C’est avec cette appréhension qu’une partie de la fratrie a été trop affectée pour pouvoir être présente. Nous leur envoyons tout notre soutien. Leur soeur présente témoigne: « Mon frère s’occupait bien de nous. Il faisait tout pour qu’on ne manque de rien. Il nous donnait toujours des conseils sur la vie, il nous encourageait. »

La maman de l’enfant d’Hervé nous confie que l’existence même de ce procès lui avait donné de l’espoir. Elle y voyait de la compréhension de la part de la justice. Elle s’est toutefois sentie reléguée au statut d’étranger.e.s, d’africain.e.s, ce qui tend à nourrir son sentiment d’incertitude à ce que justice soit faite.

Elle a pris le temps de questionner son fils sur son ressenti face à la situation.
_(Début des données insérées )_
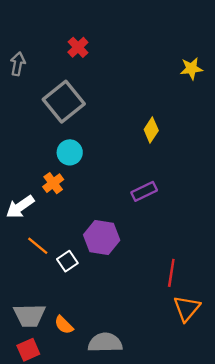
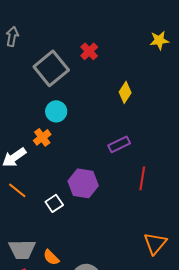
red cross: (78, 47) -> (89, 51), moved
orange line: (38, 246) -> (17, 190), moved
red line: (171, 273) -> (142, 178), moved

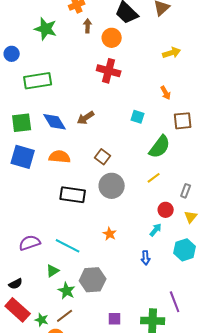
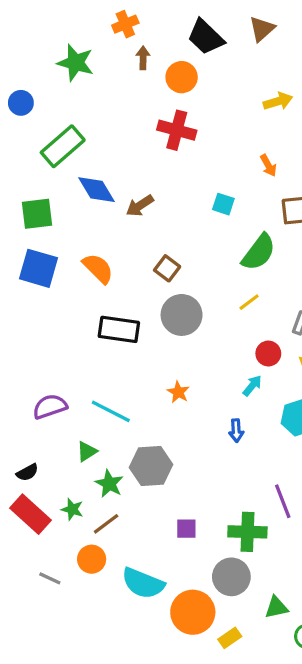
green rectangle: (38, 81) -> (63, 146), turned -32
blue diamond: (55, 122) -> (96, 190), moved
orange semicircle: (60, 157) -> (98, 268), turned 40
green star: (42, 320) -> (72, 509), moved

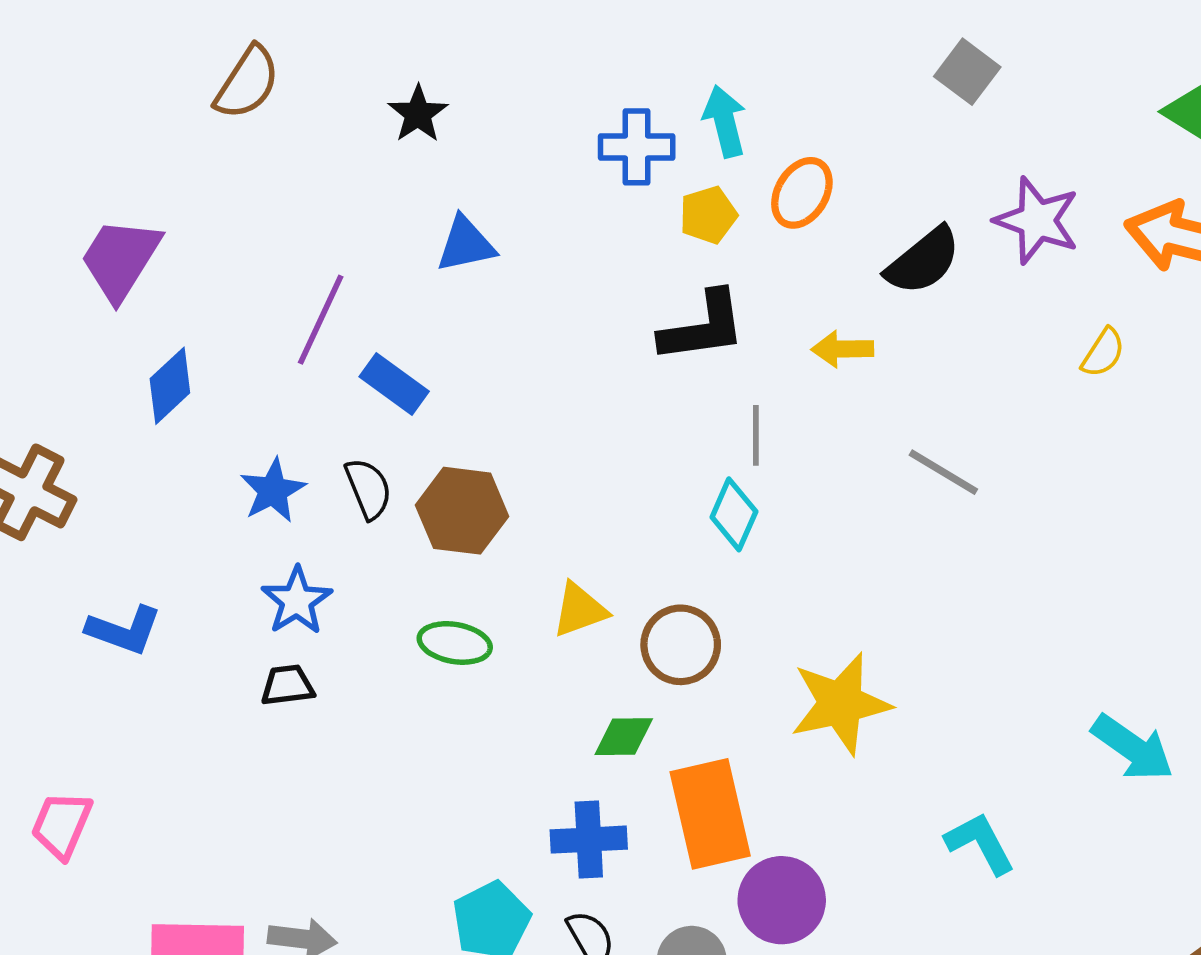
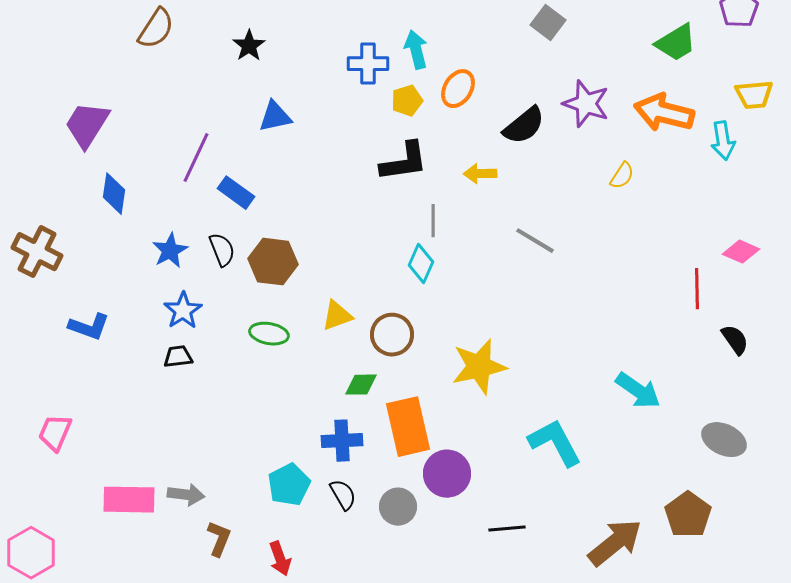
blue diamond: (170, 386) -> (114, 194), turned -39
cyan L-shape: (980, 843) -> (555, 443), size x1.4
Celui-ci est manifeste: les circonstances de la mort de son père lui apparaissent comme un puzzle auquel il manque une pièce.

Affaire Hervé Mandundu: Procès, jour 1

Toute la police est violente jusque dans ses regards et ses silences¹. Et c’est dans ces multiples regards et silences que le procès du tueur de Hervé Mandundu a commencé. Aux quatres coins du bâtiment, des groupes de policiers en uniforme errent dans un silence complice.

Et c’est dans ce silence complice que le policier inculpé se baladait tranquillement aux pauses avec ses soutiens, passant à côté de la famille de Hervé. Par ailleurs, seule la famille très restreinte de la victime a pu assister au procès, et rien n’a été amenagé pour elles et eux (ni endroit pour manger, ni place de parking), malgré le contexte sanitaire actuel. Plusieurs journalistes étaient aux abords et on pu accéder au procès, mais aucun soutien n’était autorisé pour la famille. Certains médias à l’extérieur posaient des questions intrusives et allaient jusqu’à photographier certaines personnes qui tentaient de se cacher.

09h07 C’est dans cette ambiance froide que le procès a commencé. Dans la matinée, c’est l’inculpé pour meurtre qui a parlé, puis les experts.

L’assassin de Hervé a livré un témoignage larmoyant, largement relayé par les médias. On ne peut que constater l’emphase sur les émotions de ceux qui nous retirent les nôtres, ceux qui sont dans le tort. Pour l’affaire Mike Ben Peter, les médias avaient rapporté le stress et l’accablement que les articles sur la mort de Mike suscitaient chez ses meurtriers: pas pour leurs actes mais pour avoir été identifiés comme meurtriers.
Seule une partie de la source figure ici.